Okay. I will take the second part, and then Mohammed will take the first part. So because it is an OS endpoint, it is event-driven. So we will have a little bit better idea maybe when the trial is done, but it is going to depend on the events. That is why, you know, just doing the calculation that we did and the assumptions, we see it today as as early as the second half of 2026. So we will get a little bit better once we finish the trial and, depending on the events. But, Mohammed, do you want to take the first part?

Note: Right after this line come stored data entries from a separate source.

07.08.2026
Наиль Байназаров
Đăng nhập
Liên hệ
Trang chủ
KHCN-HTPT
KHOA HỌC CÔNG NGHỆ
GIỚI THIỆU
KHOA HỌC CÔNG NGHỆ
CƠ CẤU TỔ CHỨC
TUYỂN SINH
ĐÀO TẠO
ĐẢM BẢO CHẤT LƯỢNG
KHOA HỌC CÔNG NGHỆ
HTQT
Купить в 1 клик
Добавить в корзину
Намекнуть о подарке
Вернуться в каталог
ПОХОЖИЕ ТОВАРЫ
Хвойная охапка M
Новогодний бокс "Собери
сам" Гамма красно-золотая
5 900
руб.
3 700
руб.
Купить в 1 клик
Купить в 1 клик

Sure. Thanks for the question, Patrick. So with regards to OS assumptions for the control arm in TEBE, the assumptions we made at the start of the trial really have not changed because, ultimately, there has been no randomized trial that has actually established an improvement in survival in this setting. So those assumptions essentially were a median overall survival between—

Great. Thanks so much.

We have reached the end of our question-and-answer session. With that, I would like to turn the floor back over to Morgan Morse for any closing comments.

Thank you for joining us today. We appreciate all of your support.

Thank you.

Thank you, ladies and gentlemen. This does now conclude today’s teleconference. We appreciate your participation. You may disconnect your lines at this time. Enjoy the rest of your day.